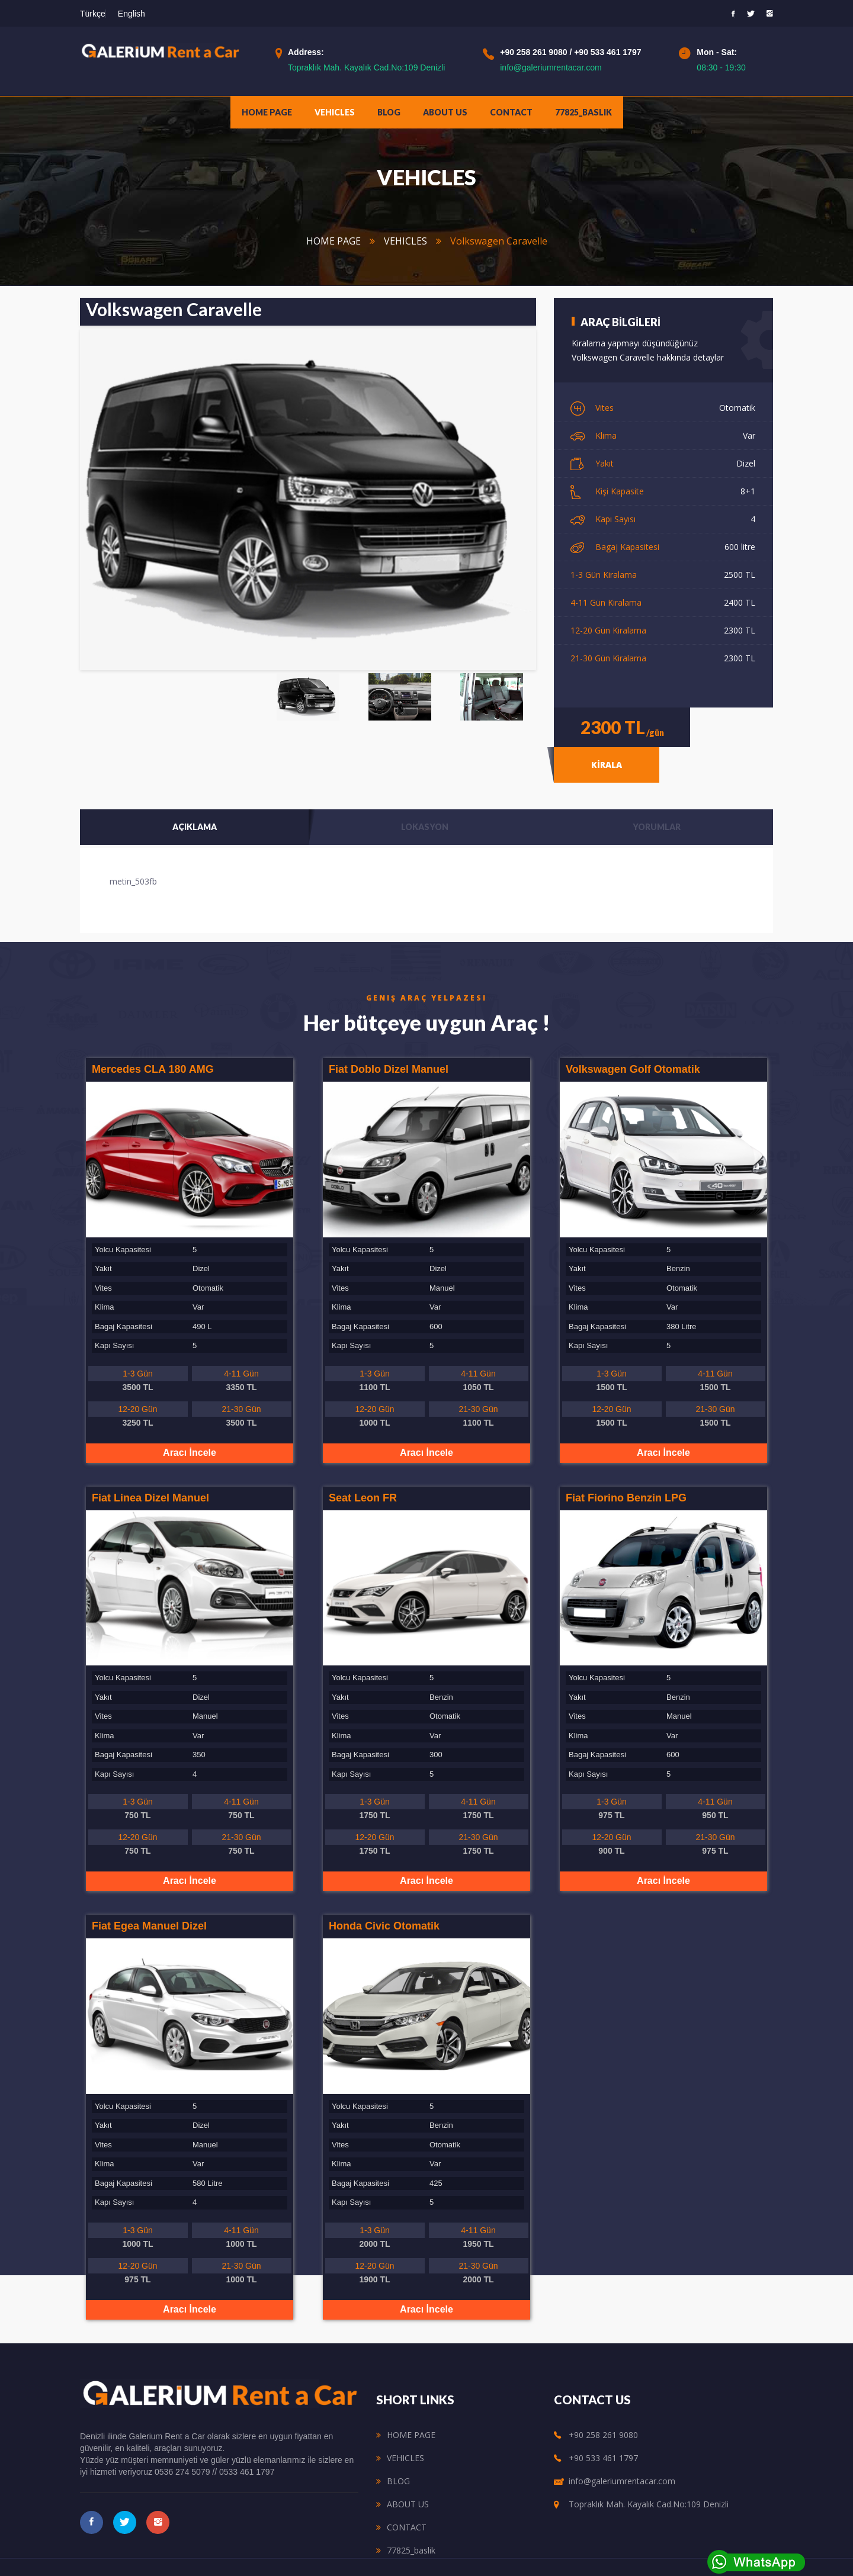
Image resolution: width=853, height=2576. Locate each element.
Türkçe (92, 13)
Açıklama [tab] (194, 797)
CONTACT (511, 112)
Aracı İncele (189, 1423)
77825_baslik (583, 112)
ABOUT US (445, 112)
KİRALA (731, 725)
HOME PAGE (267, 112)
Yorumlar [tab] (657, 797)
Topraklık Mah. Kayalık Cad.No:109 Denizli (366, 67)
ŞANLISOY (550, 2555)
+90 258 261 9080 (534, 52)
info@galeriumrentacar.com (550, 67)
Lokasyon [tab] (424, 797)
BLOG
=-=-=
Exercise prompt: Return every entry above word for word, leaving pictures out.

Written response:
Image resolution: width=853, height=2576. Locate each element.
Türkçe (92, 13)
Açıklama [tab] (194, 797)
CONTACT (511, 112)
Aracı İncele (189, 1423)
77825_baslik (583, 112)
ABOUT US (445, 112)
KİRALA (731, 725)
HOME PAGE (267, 112)
Yorumlar [tab] (657, 797)
Topraklık Mah. Kayalık Cad.No:109 Denizli (366, 67)
ŞANLISOY (550, 2555)
+90 258 261 9080 (534, 52)
info@galeriumrentacar.com (550, 67)
Lokasyon [tab] (424, 797)
BLOG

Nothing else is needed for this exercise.